Jetzt, im Sommer, herrscht im Garten Hochbetrieb. Die Frauen, die mit gebeugten Rücken zwischen Erdschollen und Sträuchern stehen, kommen aus Afghanistan, Eritrea, Sri Lanka, Bosnien, Pakistan und dem Iran. Mitten drin: Lisa Moser. Die Zürcherin führt die Frauen als Programmleiterin der Heks-Gärten und Naturgartenfachfrau ins Gärtnern ein.

Es kostete Mut, diesen Schritt zu tun.

In der Pause setzt sie sich mit den Frauen zum Mittagbrot. Auf dem Tisch liegt aus, was die Frauen ernten konnten: Schnittknoblauch, Kresse und Erbsen. Es wird viel gelacht. «Das tut den Frauen gut, denn oftmals haben sie auf dem Weg in die Schweiz Belastendes erlebt», sagt Lisa Moser später im Gespräch mit kath.ch.

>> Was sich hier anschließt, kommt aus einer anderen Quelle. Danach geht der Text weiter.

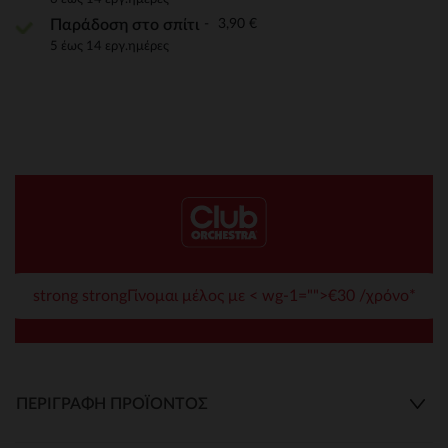
3,90 €
Παράδοση στο σπίτι
5 έως 14 εργ.ημέρες
strong strongΓίνομαι μέλος με < wg-1="">€30 /χρόνο*
ΠΕΡΙΓΡΑΦΉ ΠΡΟΪΌΝΤΟΣ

Die 60-Jährige fragt die Frauen nicht nach ihrer Fluchtgeschichte. «Für traumatisierte Menschen ist es wichtig, dass wir Ihnen ein Stück Normalität anbieten und ihnen mit Freundlichkeit begegnen», betont Moser, die erst durch die Gärten mit Geflüchteten zusammen kam.

Die Abwesenheit von belastenden Themen und das gemeinsame Arbeiten im Garten sei das Kernstück des Projekts, so Moser. Die Frauen seien froh, dass hier nicht ihre bedrückenden Erlebnisse Thema sind, sondern Karotten und Zucchettis, die aus dem Boden wachsen und normale Alltagsthemen

Der Garten als Lernort

Auch wenn Lisa Moser bei den Flüchtlingsfrauen den richtigen Ton trifft, versteht sie sich nicht als Sozialarbeiterin, sondern als Gartenfachfrau. Dazu hat sie sich mit 50 Jahren umschulen lassen und absolvierte den Lehrgang «Naturnaher Garten – und Landschaftsbau», nachdem sie zuvor als wissenschaftliche Mitarbeiterin in der Bildungs- und Sozialverwaltung gearbeitet hatte.

Einen grünen Daumen hatte sie jedoch schon immer. Schon als junge Frau arbeitete sie in der Landwirtschaft und hatte selbst einen grossen Garten mit Kleintieren. 2011 begann Moser, bei den Heks-Gärten zu arbeiten. «Es kostete Mut, diesen Schritt zu tun, aber ich habe es bis heute keine Sekunde bereut.» Die Arbeit gefällt der agilen Frau.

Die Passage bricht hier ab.